Afghanistan has nearly 30 million people. How can an American force of roughly 100,000 secure them all? The question tends to bring perplexed looks, or even grimaces, meaning — politely and carefully — take that question upstairs.So the "strategy" basically is to train a native army to occupy their own country. Okay, well, it worked for the Brits, for a time, in a different albeit nearby country in a different albeit not-really-so-long-past age. But the natives prove untrainable; or, um, they move to their own mysterious agenda. I love that little detail, "or to the bazaar." "The generals" remain uncomprehending. Don't these people want to build a military occupation of their own country?
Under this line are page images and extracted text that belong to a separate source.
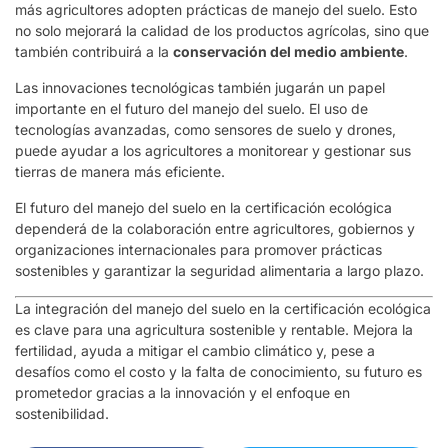
más agricultores adopten prácticas de manejo del suelo. Esto
no solo mejorará la calidad de los productos agrícolas, sino que
también contribuirá a la
conservación del medio ambiente
.
Las innovaciones tecnológicas también jugarán un papel
importante en el futuro del manejo del suelo. El uso de
tecnologías avanzadas, como sensores de suelo y drones,
puede ayudar a los agricultores a monitorear y gestionar sus
tierras de manera más eficiente.
El futuro del manejo del suelo en la certificación ecológica
dependerá de la colaboración entre agricultores, gobiernos y
organizaciones internacionales para promover prácticas
sostenibles y garantizar la seguridad alimentaria a largo plazo.
La integración del manejo del suelo en la certificación ecológica
es clave para una agricultura sostenible y rentable. Mejora la
fertilidad, ayuda a mitigar el cambio climático y, pese a
desafíos como el costo y la falta de conocimiento, su futuro es
prometedor gracias a la innovación y el enfoque en
sostenibilidad.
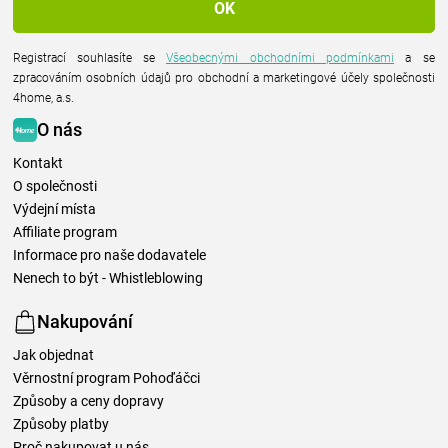
Registrací souhlasíte se
Všeobecnými obchodními podmínkami
a se
zpracováním osobních údajů pro obchodní a marketingové účely společnosti
4home, a.s.
O nás
Kontakt
O společnosti
Výdejní místa
Affiliate program
Informace pro naše dodavatele
Nenech to být - Whistleblowing
Nakupování
Jak objednat
Věrnostní program Pohoďáčci
Způsoby a ceny dopravy
Způsoby platby
Proč nakupovat u nás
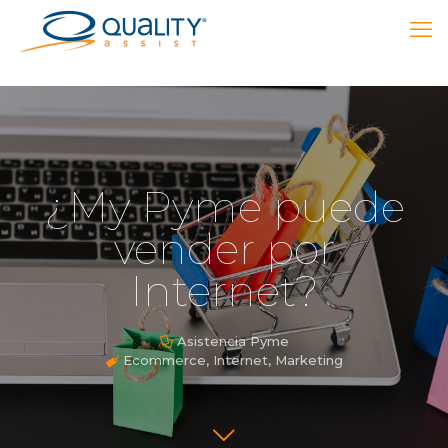
¿My Pyme puede
vender por
Internet?
Asistencia Pyme
Ecommerce
,
Internet
,
Marketing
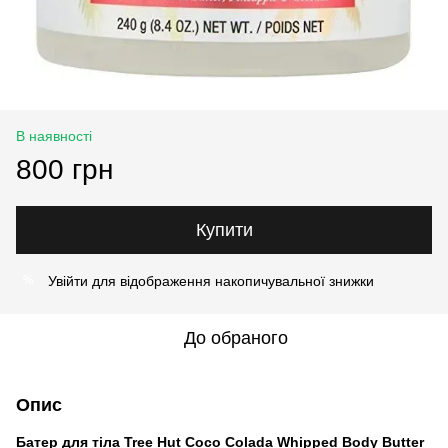
В наявності
800 грн
Купити
Увійти
для відображення накопичувальної знижки
%
До обраного
Опис
Батер для тіла Tree Hut Coco Colada Whipped Body Butter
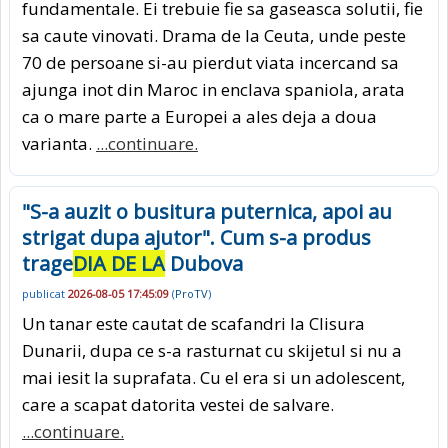
fundamentale. Ei trebuie fie sa gaseasca solutii, fie
sa caute vinovati. Drama de la Ceuta, unde peste
70 de persoane si-au pierdut viata incercand sa
ajunga inot din Maroc in enclava spaniola, arata
ca o mare parte a Europei a ales deja a doua
varianta.
...continuare.
"S-a auzit o busitura puternica, apoi au
strigat dupa ajutor". Cum s-a produs
trage
DIA DE LA
Dubova
publicat
2026-08-05 17:45:09
(
ProTV
)
Un tanar este cautat de scafandri la Clisura
Dunarii, dupa ce s-a rasturnat cu skijetul si nu a
mai iesit la suprafata. Cu el era si un adolescent,
care a scapat datorita vestei de salvare.
...continuare.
Again, the generals have an answer. The Afghan military and police are growing, and in a few years could be roughly three times the size of the NATO forces, they say.
But the escalating numerical projections, which have grown each year as the United States has deepened its involvement in the war, have yet to undo these forces’ reputation for poor initiative, corruption, marginal skills and an enduring dependency on foreign supervision for everything from resupply and fire support to actions that should be routine, like standing post.
Many American officers, year in and year out, describe a persistent trait visible to anyone who visits almost any line unit for an extended time. Afghan units are supposed to be preparing to take over security. Yet they are often unwilling to set out on independent patrols, beyond trips back and forth between their own positions, or to the bazaar. They remain largely a tag-along force.
You read things like this, and you start to wonder, like Starbuck, if the leviathan isn't just a dumb brute after all.